Kaiser Permanente emergency departments in Northern California are dispensing a free overdose-reversing nasal spray called Narcan, along with an in-person primer on how to use it.
The Narcan distribution program is part of an Emergency Department strategy to combat opioid overdose deaths and connect patients to treatment for substance use disorders, said John Ludlow, MD, physician lead for the Emergency Department Substance Use Disorder Program in Northern California.
“We give it free directly to patients and their family members, and we teach them how to use it, no questions asked,” he said.
Narcan is a trade name for naloxone, which is sprayed in the nose of someone experiencing an opioid overdose. The drug works almost immediately, but its effects last only about 30 minutes to an hour, which is why it is important to dial 911 as soon as possible to get an overdosing person to an emergency room in case further treatment is needed.
“If they have taken a potent dose of fentanyl, heroin, or other prescription opioids, they might need multiple doses of Narcan or other treatments, so we recommend getting the person to the emergency room right away,” said Dr. Ludlow.
When someone requests Narcan from a Kaiser Permanente Emergency Department, the person also is taught how to recognize an overdose.
“A decrease in respirations, an altered level of consciousness — from sleepy to comatose — and pinpoint pupils, all of those point to an overdose,” said Dr. Ludlow.
Giving out free overdose-reversal nose spray without judgment is part of an effort to save lives by changing how people view substance use disorders, said Tracy Broce, RN, Kaiser Permanente Regional Emergency Department Director.
“It’s really an effort at changing the culture to reduce stigma and create a welcoming environment in our Emergency Departments,” said Broce. “We’ve posted signs in our facilities telling people it is available. Any patient, visitor, or family member can ask for it.”
Kaiser Permanente receives Narcan from the state of California’s Naloxone Distribution Program free of charge. Since the program began in 2018, the state has distributed more than 2.6 million doses to a variety of organizations such as police, fire, local and state governments, schools, substance abuse treatment facilities, homeless shelters, and hospitals, which it says have been used to reverse 186,000 overdoses.
Thousands of doses distributed
Kaiser Permanente has so far distributed 3,500 doses from 20 medical centers in Northern California since it started receiving shipments from the state about a year ago, said Broce. (The KP South San Francisco Emergency Department will begin distributing Narcan on Oct. 1.)
In 2022, about 72,000 people died nationwide from synthetic opioid overdoses, including fentanyl, according to the Drug Enforcement Administration. Kaiser Permanente emergency departments in Northern California see the most visits due to opioid-related problems in Sacramento, followed by South Sacramento, Richmond, Roseville, and San Leandro, said Dr. Ludlow.

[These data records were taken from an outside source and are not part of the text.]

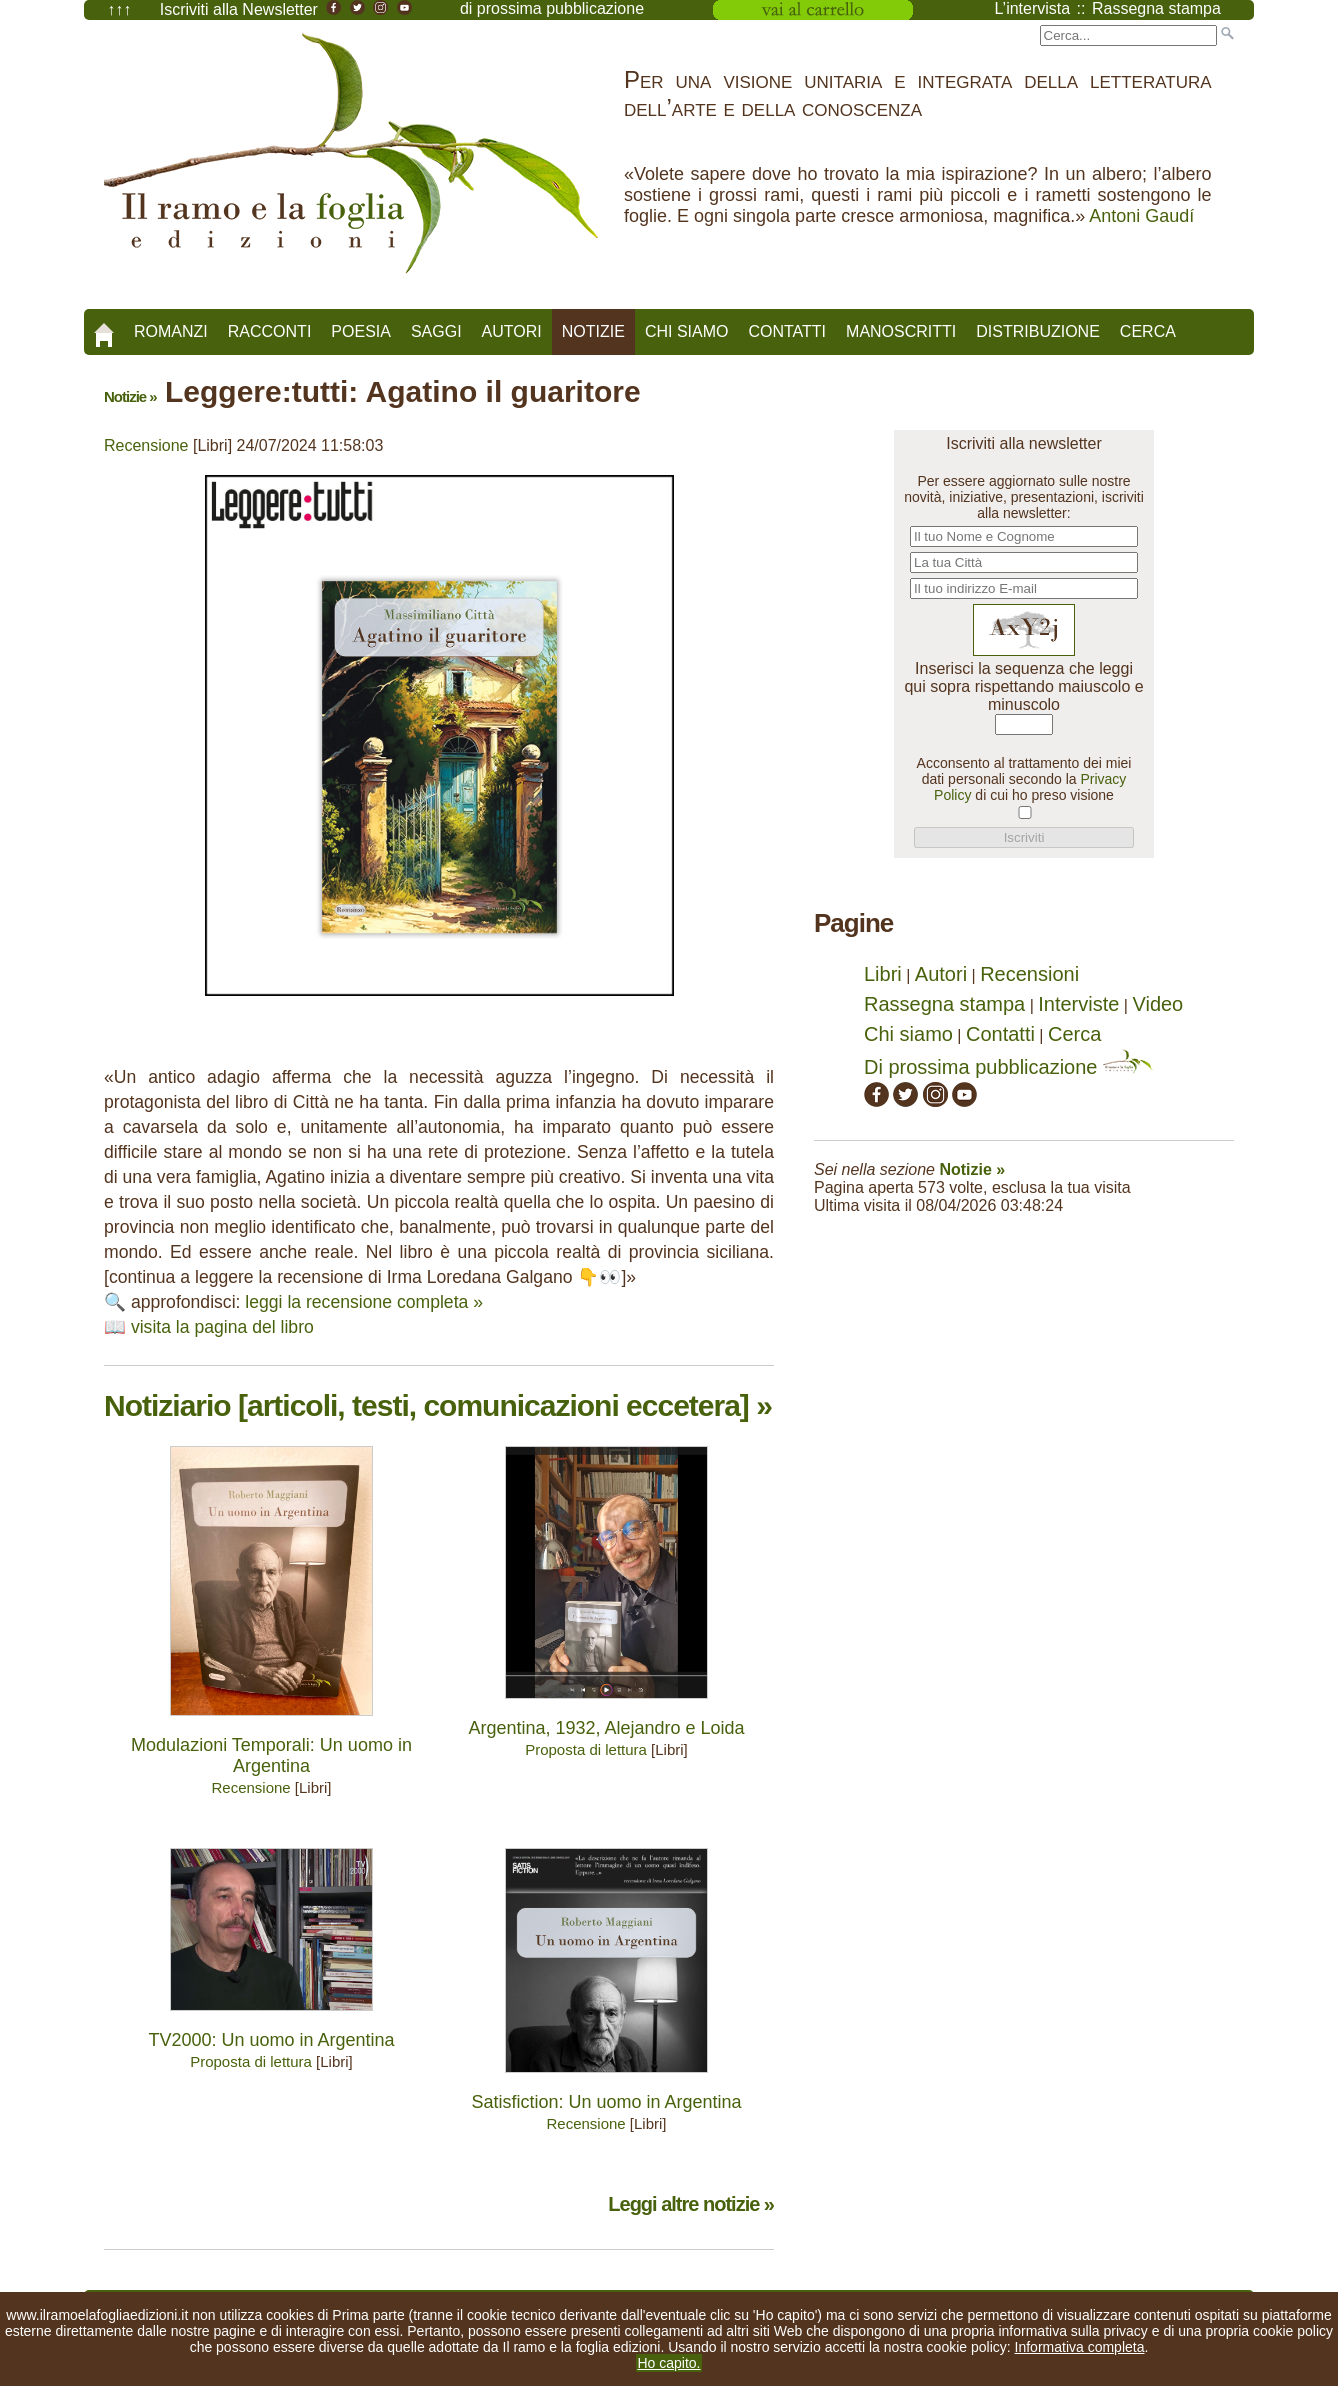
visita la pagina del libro (222, 1327)
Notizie (593, 331)
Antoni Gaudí (1141, 216)
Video (1157, 1004)
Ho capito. (668, 2363)
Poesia (361, 331)
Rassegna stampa (944, 1004)
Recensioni (1029, 974)
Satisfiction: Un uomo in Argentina (606, 2102)
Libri (883, 974)
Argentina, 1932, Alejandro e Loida (606, 1728)
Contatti (787, 331)
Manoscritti (901, 331)
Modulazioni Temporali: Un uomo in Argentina (271, 1755)
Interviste (1078, 1004)
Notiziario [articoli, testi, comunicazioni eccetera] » (438, 1405)
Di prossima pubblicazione (1008, 1067)
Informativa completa (1080, 2347)
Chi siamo (687, 331)
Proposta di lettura (586, 1749)
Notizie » (130, 396)
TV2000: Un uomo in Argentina (271, 2040)
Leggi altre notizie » (691, 2204)
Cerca (1148, 331)
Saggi (436, 331)
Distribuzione (1038, 331)
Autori (512, 331)
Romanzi (171, 331)
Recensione (146, 445)
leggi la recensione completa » (364, 1302)
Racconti (270, 331)
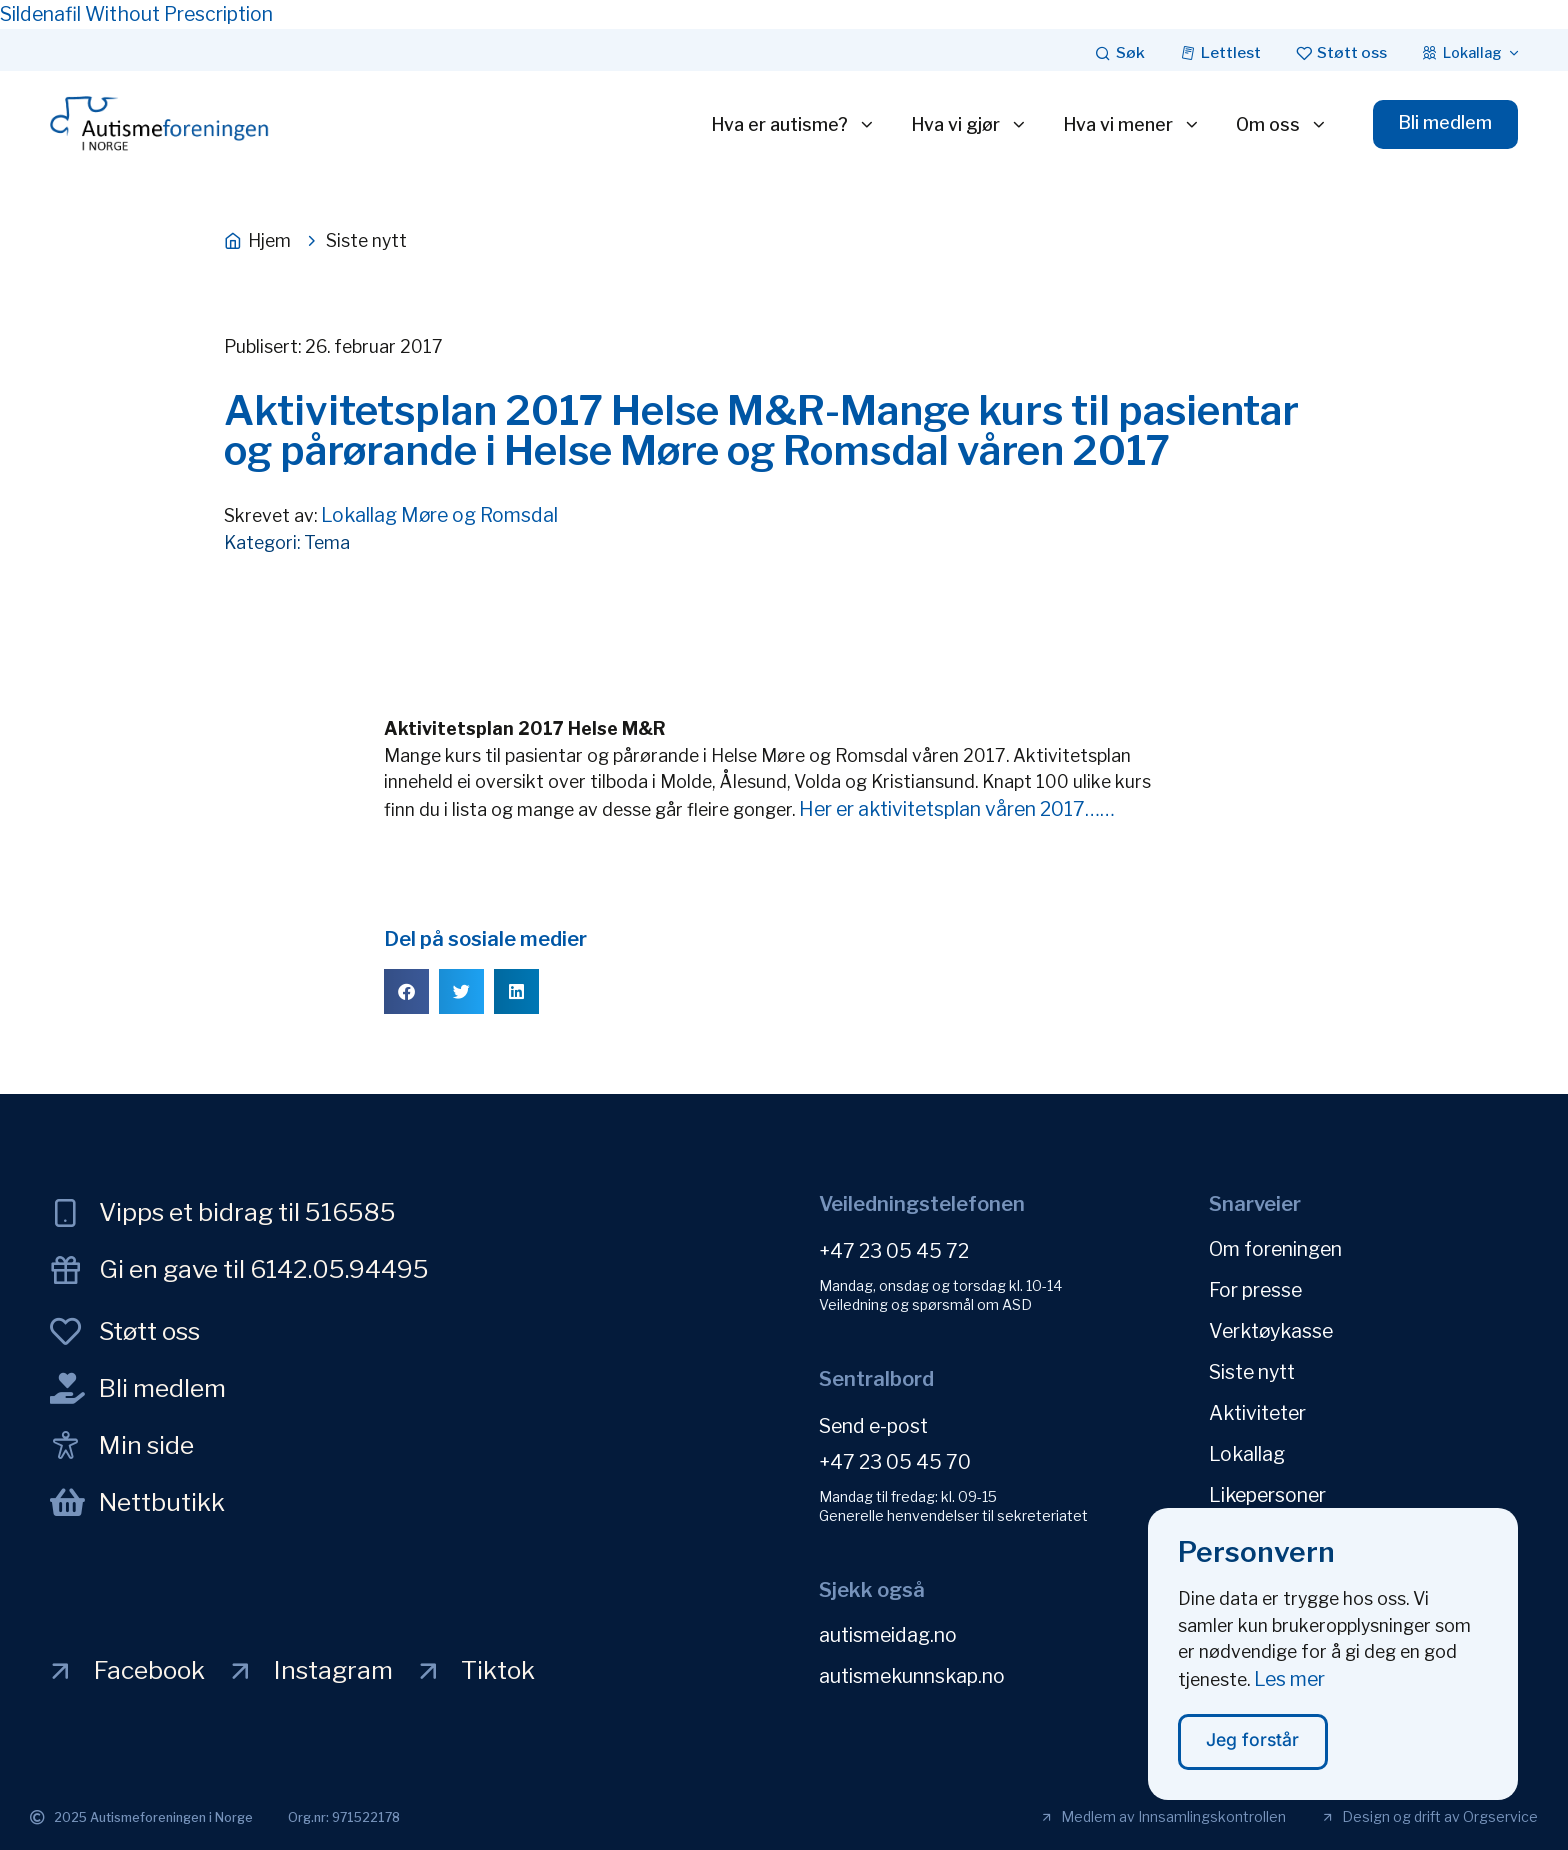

“We’ve been distributing Narcan for a little over a year, and we’ve heard numerous stories about lives saved because a family member or friend was able to administer it to someone overdosing,” said Broce.
Dr. Ludlow said where he works as an Emergency Department physician in Modesto, a young man in his 20s was brought by ambulance during an overdose, treated and released. During the visit his mother requested Narcan. Later that same day after going home, the young man overdosed again, his mother administered the Narcan and got him back to the hospital.
“The mother used it and saved him,” said Dr. Ludlow. “He probably would have died without it. And I heard after the second overdose in one day, he got into treatment.”
Broce said she is energized by Kaiser Permanente Emergency Department leaders who have taken the time to implement the Narcan distribution program.
“They’ve done the work to complete these detailed applications with the state in a busy environment where there are so many other competing priorities,” said Broce. “And they’re taking the time to give people the Narcan and talk them through how to use it. That’s inspiring.”